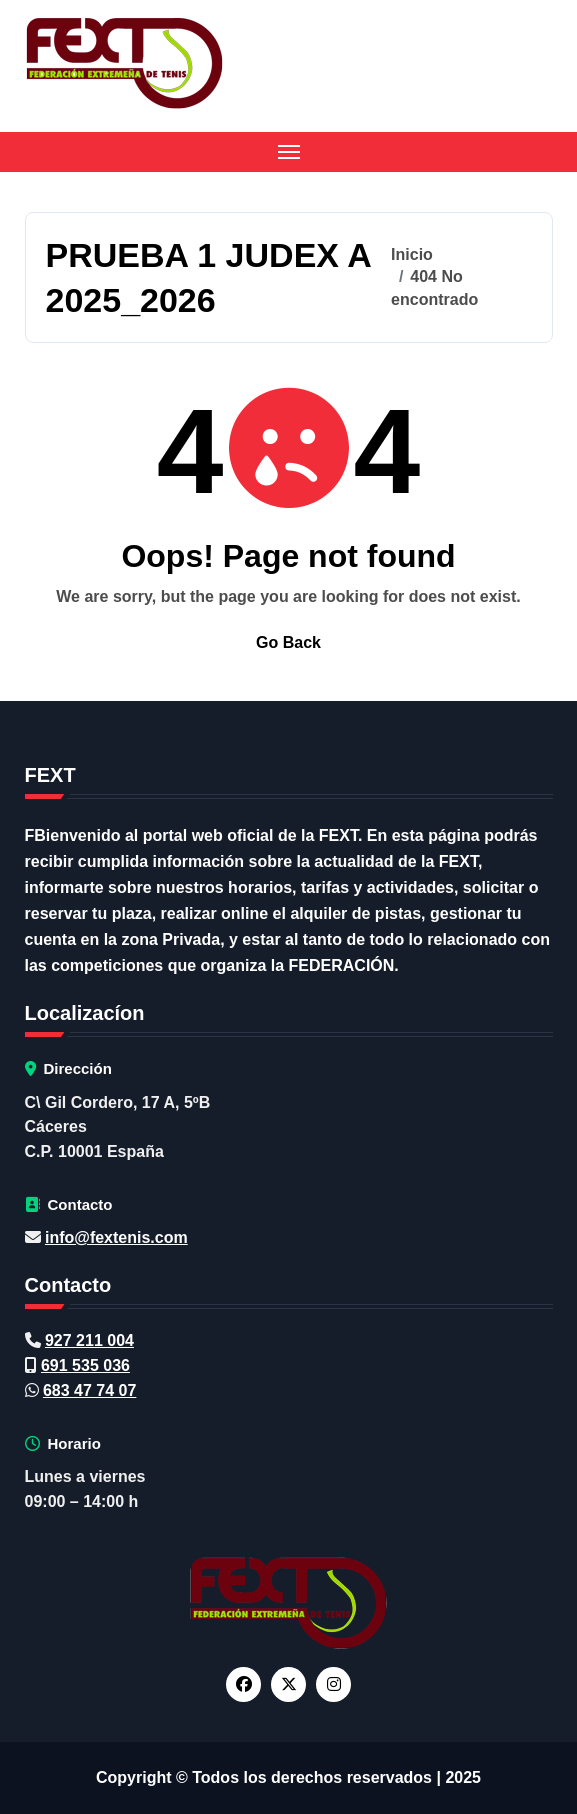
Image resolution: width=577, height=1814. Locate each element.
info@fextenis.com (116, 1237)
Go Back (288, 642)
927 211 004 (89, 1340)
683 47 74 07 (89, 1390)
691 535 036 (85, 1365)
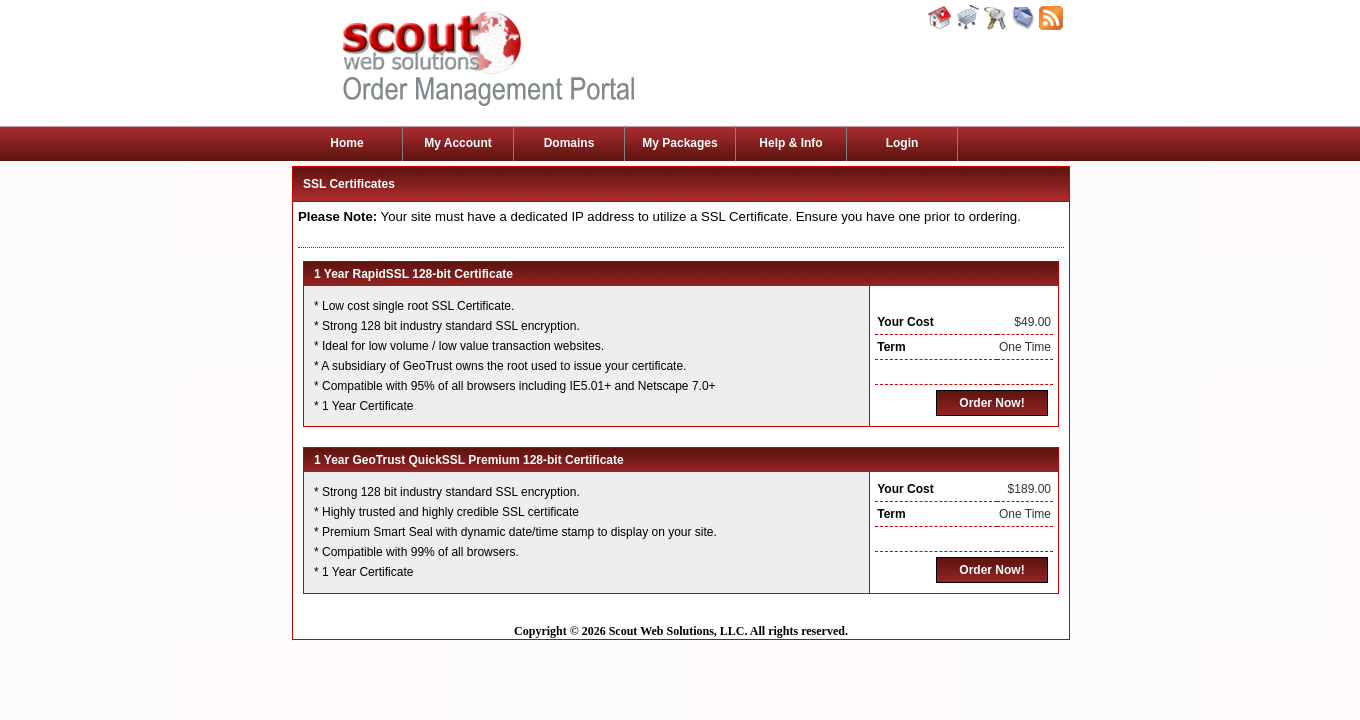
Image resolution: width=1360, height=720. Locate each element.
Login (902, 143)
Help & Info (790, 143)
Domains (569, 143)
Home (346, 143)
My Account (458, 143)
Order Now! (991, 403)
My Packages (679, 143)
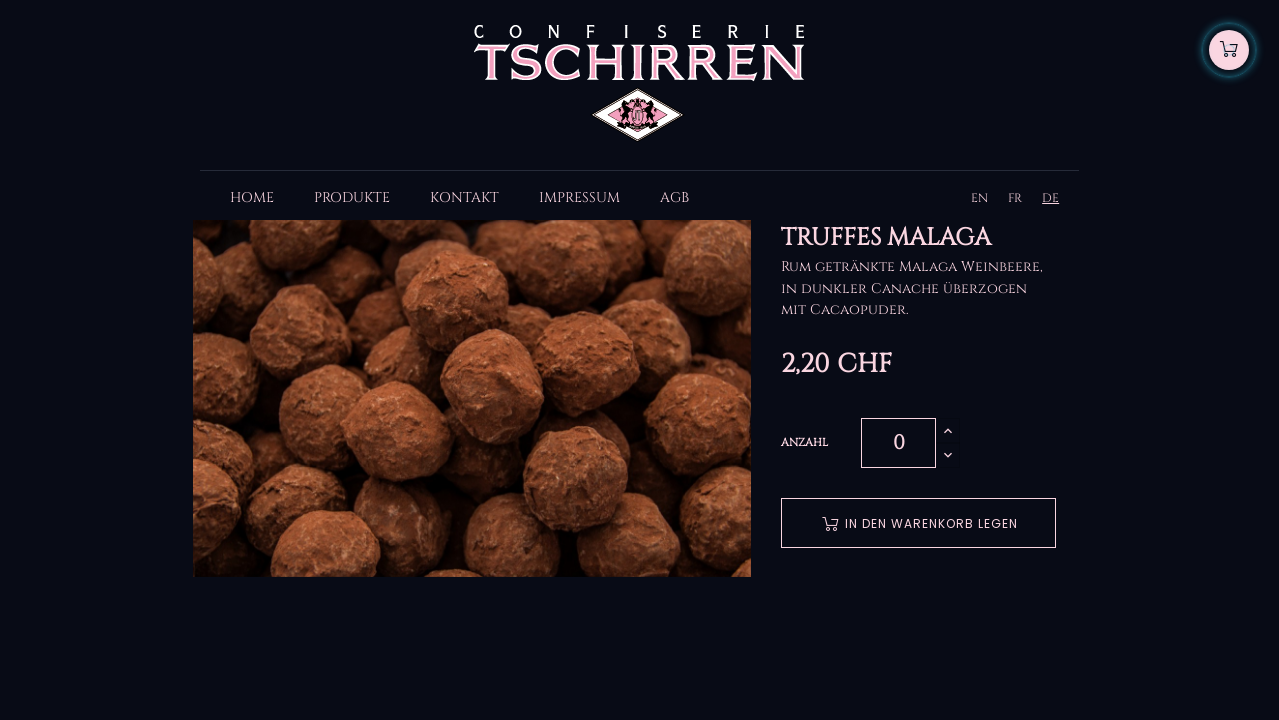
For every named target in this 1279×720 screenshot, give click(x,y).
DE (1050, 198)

══════════

**Exercise goal**
Omit the pictures and write out exactly the lines from the one containing "Go Back (288, 642)" through the last line of the material.

**Exercise answer**
Go Back (288, 642)
927 211 004 (89, 1340)
683 47 74 07 (89, 1390)
691 535 036 (85, 1365)
Image resolution: width=1360, height=720. Locate each element.
Login (902, 143)
Help & Info (790, 143)
Domains (569, 143)
Home (346, 143)
My Account (458, 143)
Order Now! (991, 403)
My Packages (679, 143)
For every named target in this 1279×720 screenshot, give click(x,y).
DE (1050, 198)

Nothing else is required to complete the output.